**INSTRUCTIONS FOR THE TASK**
In the material below, begin at the line that has "42,5 × 15,5 × 22 cm", stop after the line that has "où et arrachez", and transcribe those lines exactly, without pictures.

..............................

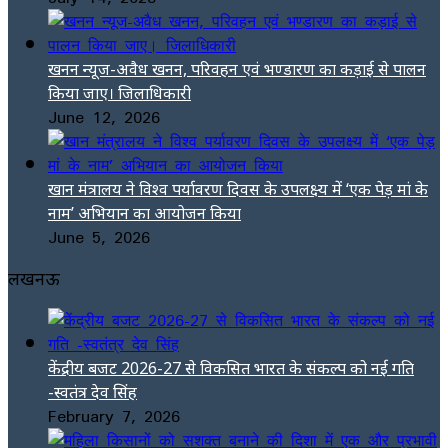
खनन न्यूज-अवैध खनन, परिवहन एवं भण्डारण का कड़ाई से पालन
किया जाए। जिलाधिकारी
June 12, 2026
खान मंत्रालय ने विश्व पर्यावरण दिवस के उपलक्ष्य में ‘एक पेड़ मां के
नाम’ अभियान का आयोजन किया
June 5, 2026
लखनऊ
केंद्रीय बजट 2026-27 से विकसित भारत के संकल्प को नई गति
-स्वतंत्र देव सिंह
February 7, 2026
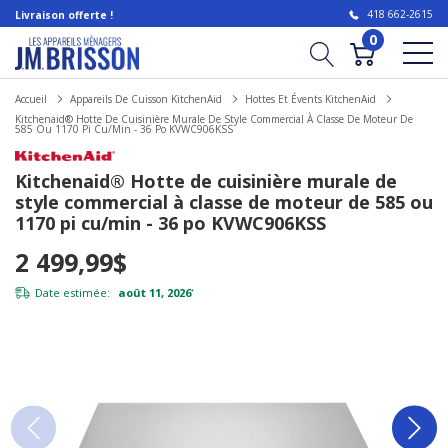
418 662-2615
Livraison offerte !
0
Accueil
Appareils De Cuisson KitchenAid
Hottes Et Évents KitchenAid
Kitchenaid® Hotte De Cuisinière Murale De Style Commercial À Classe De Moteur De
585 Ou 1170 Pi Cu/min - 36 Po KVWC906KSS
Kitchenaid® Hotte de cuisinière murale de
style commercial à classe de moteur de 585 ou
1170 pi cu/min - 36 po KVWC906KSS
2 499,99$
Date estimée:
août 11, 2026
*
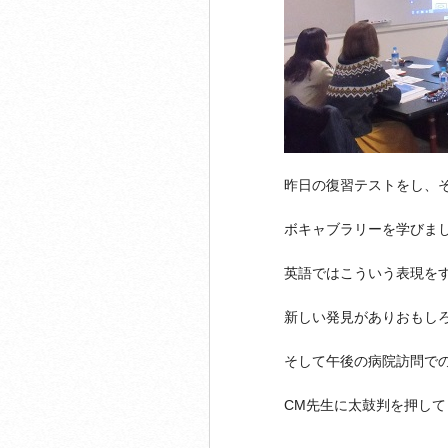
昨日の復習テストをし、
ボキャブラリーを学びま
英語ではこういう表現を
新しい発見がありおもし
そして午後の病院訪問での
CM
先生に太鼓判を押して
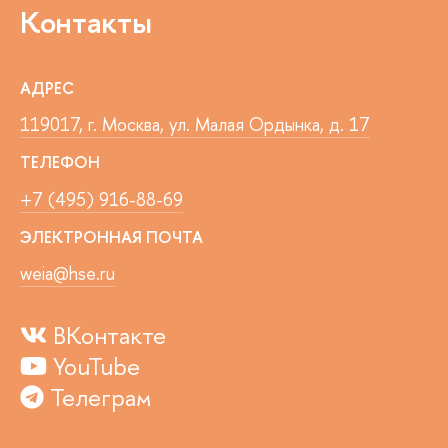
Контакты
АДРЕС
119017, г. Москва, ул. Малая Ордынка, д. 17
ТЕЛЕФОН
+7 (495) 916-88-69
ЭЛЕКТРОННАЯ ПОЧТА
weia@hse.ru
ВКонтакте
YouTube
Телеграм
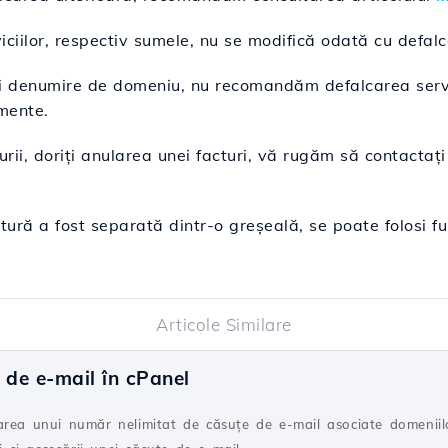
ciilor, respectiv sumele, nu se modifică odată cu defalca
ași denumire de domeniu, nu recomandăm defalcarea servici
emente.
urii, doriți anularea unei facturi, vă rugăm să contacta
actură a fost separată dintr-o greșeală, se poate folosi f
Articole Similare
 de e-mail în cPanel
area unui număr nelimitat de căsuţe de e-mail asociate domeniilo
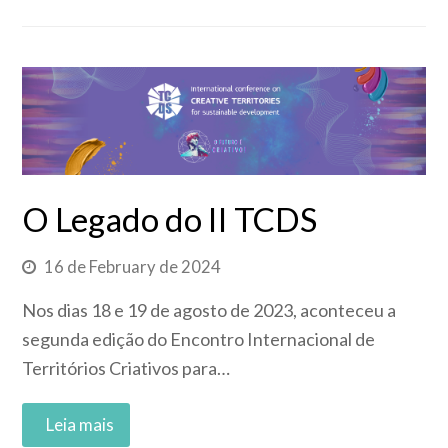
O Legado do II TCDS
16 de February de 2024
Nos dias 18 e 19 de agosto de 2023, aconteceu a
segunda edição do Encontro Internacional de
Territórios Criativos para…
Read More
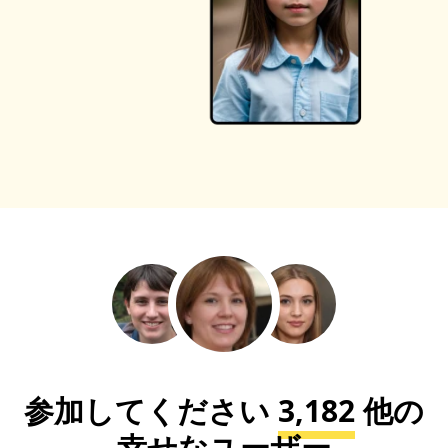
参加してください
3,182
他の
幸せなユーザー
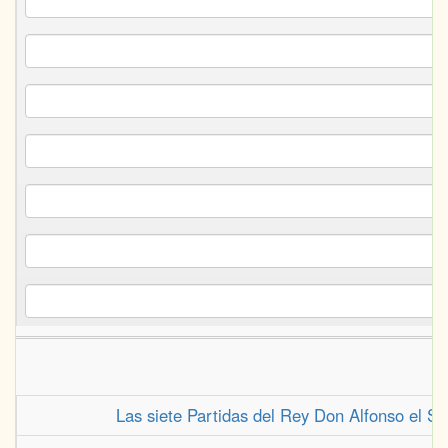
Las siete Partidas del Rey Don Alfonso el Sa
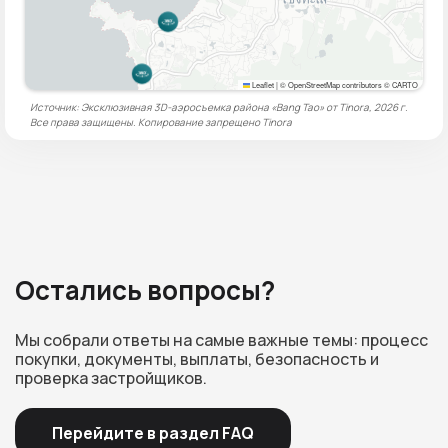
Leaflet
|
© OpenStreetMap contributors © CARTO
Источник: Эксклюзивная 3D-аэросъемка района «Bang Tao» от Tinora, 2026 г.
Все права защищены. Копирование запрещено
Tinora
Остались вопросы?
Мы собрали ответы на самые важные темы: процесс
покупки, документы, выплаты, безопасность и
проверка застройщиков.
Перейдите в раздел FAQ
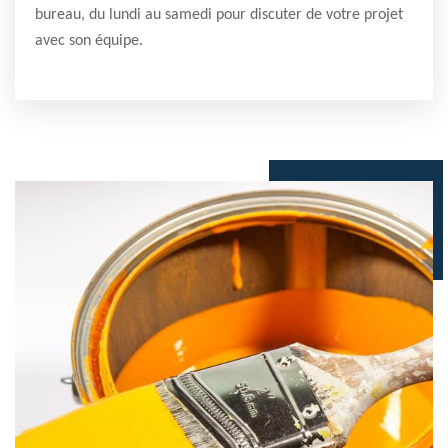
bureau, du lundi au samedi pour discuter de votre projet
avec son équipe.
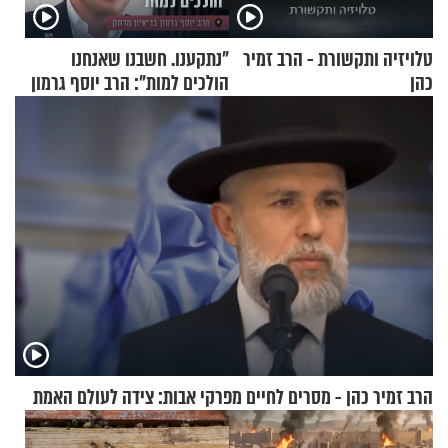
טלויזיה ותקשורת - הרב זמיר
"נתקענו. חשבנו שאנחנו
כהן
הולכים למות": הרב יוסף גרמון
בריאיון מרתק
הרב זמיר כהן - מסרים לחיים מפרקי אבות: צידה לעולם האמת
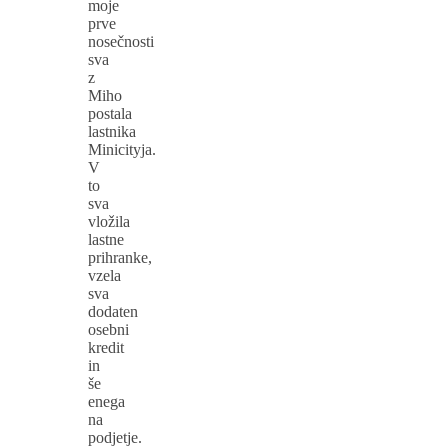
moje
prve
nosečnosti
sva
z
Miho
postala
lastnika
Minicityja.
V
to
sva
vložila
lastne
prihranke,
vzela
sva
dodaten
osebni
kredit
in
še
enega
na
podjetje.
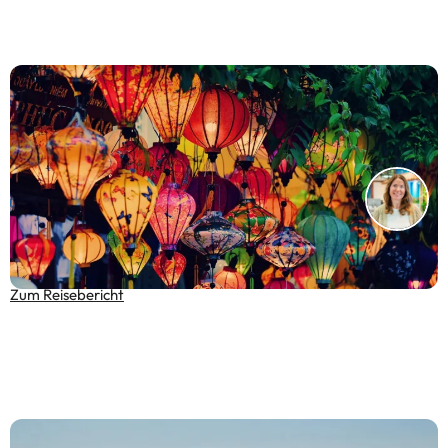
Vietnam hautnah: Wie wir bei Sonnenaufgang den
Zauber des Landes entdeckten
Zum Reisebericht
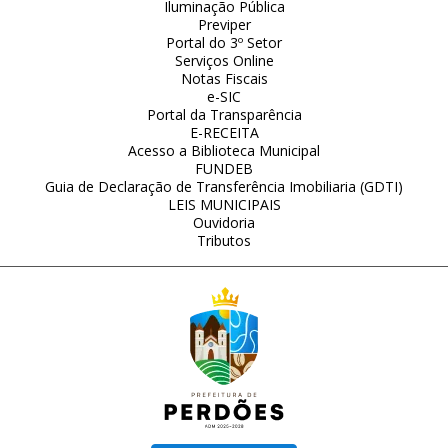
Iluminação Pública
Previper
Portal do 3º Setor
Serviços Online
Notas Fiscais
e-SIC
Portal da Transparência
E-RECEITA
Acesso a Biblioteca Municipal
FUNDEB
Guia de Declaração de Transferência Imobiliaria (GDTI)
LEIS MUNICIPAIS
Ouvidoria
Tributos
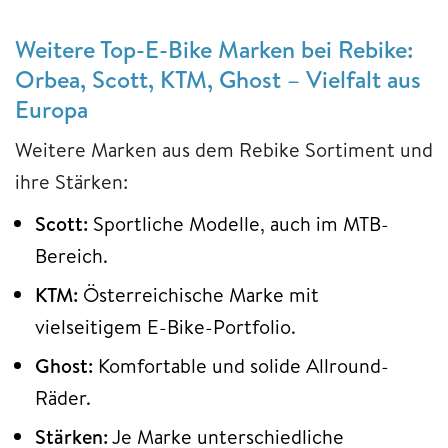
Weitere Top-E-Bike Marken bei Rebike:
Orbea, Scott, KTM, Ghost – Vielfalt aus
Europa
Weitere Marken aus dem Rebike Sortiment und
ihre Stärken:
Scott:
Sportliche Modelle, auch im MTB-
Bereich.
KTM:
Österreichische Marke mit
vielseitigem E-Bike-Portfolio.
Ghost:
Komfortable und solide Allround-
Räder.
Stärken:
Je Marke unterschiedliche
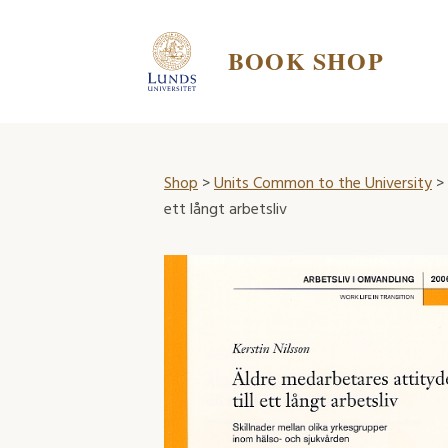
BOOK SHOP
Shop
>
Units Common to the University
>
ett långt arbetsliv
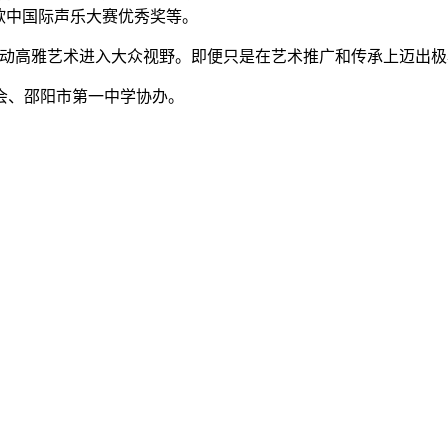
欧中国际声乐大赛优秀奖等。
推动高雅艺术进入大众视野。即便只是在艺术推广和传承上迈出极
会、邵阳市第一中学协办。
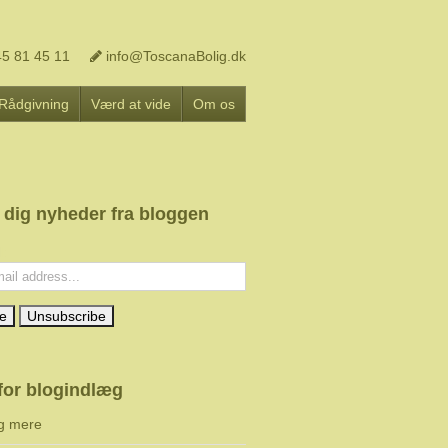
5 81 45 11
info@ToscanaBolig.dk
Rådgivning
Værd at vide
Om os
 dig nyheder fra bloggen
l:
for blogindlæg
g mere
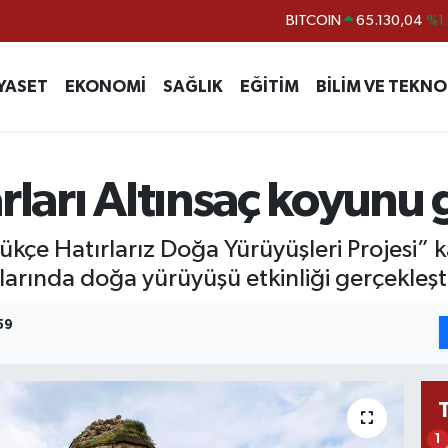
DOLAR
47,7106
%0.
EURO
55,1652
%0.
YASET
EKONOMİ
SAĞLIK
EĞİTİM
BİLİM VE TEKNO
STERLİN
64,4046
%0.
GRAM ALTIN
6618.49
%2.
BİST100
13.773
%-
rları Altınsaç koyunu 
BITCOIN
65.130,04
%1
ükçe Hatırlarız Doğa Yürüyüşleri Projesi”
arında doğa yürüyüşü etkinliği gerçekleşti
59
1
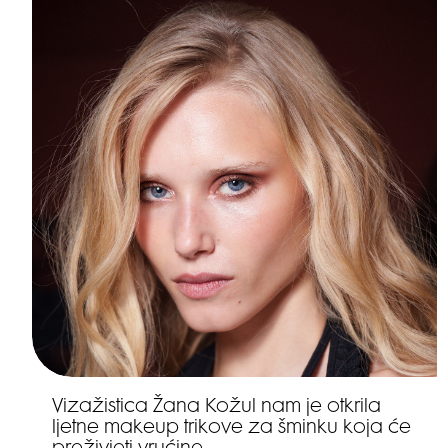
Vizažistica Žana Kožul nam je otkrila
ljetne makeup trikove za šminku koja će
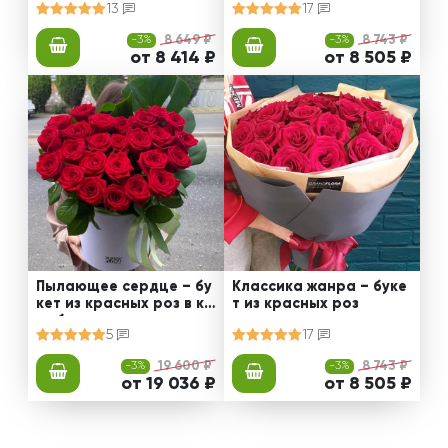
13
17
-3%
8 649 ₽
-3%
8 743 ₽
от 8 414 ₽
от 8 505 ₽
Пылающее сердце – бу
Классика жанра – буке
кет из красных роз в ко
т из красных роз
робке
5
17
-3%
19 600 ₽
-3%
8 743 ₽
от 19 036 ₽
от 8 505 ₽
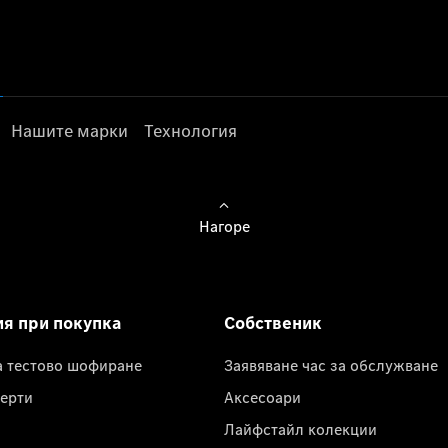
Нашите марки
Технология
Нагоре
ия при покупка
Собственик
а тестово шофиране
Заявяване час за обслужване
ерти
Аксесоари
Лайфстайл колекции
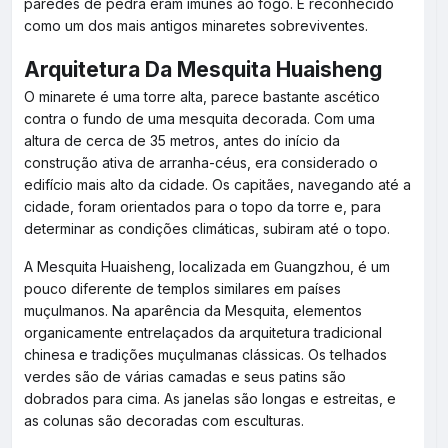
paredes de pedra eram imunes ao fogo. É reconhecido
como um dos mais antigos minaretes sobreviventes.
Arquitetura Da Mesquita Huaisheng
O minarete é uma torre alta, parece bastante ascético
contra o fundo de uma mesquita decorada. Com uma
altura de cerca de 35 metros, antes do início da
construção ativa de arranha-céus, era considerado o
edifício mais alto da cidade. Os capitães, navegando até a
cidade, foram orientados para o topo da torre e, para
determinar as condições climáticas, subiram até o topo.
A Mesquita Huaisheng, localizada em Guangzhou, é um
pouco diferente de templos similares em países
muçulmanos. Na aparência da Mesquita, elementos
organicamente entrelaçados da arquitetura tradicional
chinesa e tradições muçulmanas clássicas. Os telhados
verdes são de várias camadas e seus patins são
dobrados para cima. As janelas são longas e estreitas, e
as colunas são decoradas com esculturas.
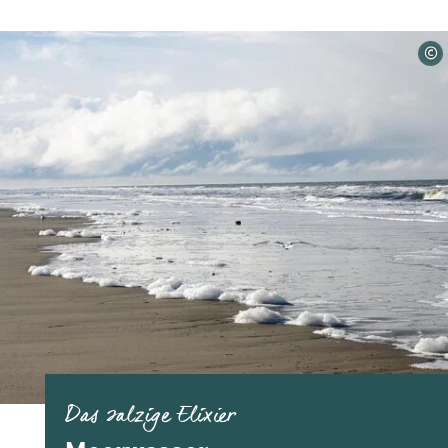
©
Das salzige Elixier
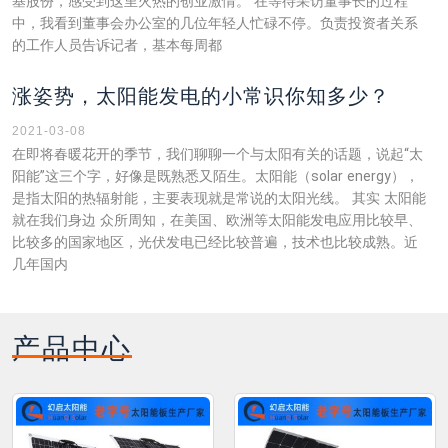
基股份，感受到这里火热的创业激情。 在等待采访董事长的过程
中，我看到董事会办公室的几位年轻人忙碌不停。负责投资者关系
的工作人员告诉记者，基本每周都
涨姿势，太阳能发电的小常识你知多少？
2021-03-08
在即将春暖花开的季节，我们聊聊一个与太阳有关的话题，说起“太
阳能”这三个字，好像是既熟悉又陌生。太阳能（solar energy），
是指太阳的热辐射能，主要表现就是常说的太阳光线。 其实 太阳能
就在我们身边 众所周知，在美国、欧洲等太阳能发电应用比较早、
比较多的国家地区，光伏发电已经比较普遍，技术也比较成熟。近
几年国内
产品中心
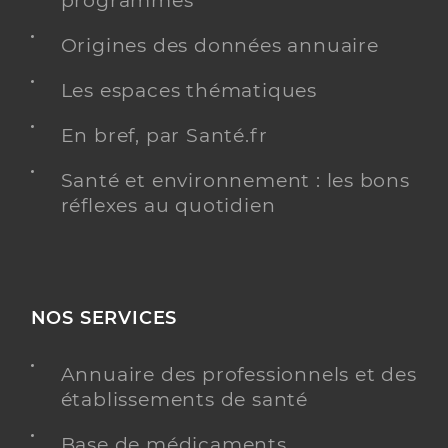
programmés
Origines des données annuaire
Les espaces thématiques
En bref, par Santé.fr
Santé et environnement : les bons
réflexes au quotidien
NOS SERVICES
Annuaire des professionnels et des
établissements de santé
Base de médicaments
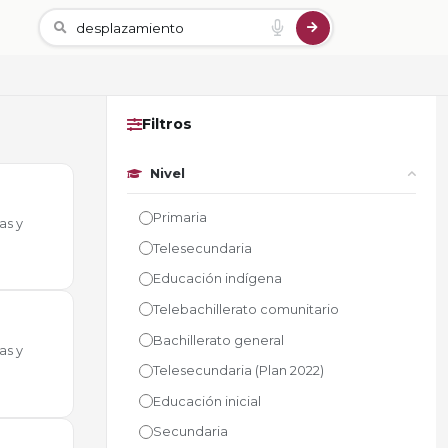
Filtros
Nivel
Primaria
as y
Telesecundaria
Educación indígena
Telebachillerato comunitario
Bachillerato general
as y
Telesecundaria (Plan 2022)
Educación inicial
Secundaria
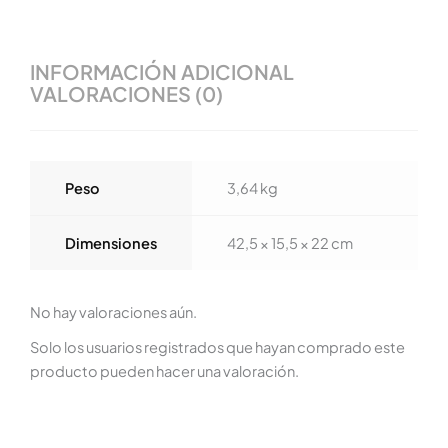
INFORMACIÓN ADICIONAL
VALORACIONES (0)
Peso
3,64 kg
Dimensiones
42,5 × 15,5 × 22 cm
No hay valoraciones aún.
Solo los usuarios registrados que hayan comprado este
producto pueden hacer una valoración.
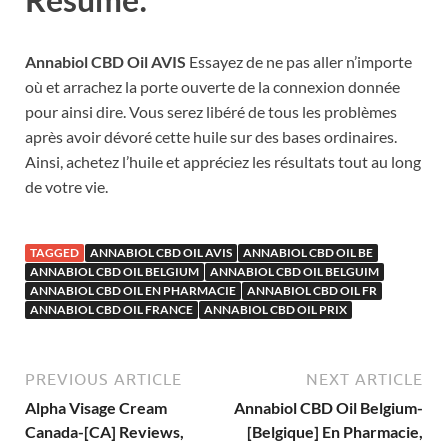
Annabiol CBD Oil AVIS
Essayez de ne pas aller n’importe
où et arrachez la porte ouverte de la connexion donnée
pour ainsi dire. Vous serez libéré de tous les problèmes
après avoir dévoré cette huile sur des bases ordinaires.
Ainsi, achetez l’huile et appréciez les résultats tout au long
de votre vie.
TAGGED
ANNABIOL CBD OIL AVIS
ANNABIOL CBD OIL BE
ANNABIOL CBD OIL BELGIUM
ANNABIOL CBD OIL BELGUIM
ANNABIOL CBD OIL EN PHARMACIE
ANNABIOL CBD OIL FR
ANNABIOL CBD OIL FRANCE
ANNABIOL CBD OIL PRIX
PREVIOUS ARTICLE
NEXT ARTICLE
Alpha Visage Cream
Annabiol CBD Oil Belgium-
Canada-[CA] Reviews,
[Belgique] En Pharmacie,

..............................

**ANSWER TO THE EXERCISE**
42,5 × 15,5 × 22 cm
No hay valoraciones aún.
Solo los usuarios registrados que hayan comprado este
producto pueden hacer una valoración.
Annabiol CBD Oil AVIS
Essayez de ne pas aller n’importe
où et arrachez la porte ouverte de la connexion donnée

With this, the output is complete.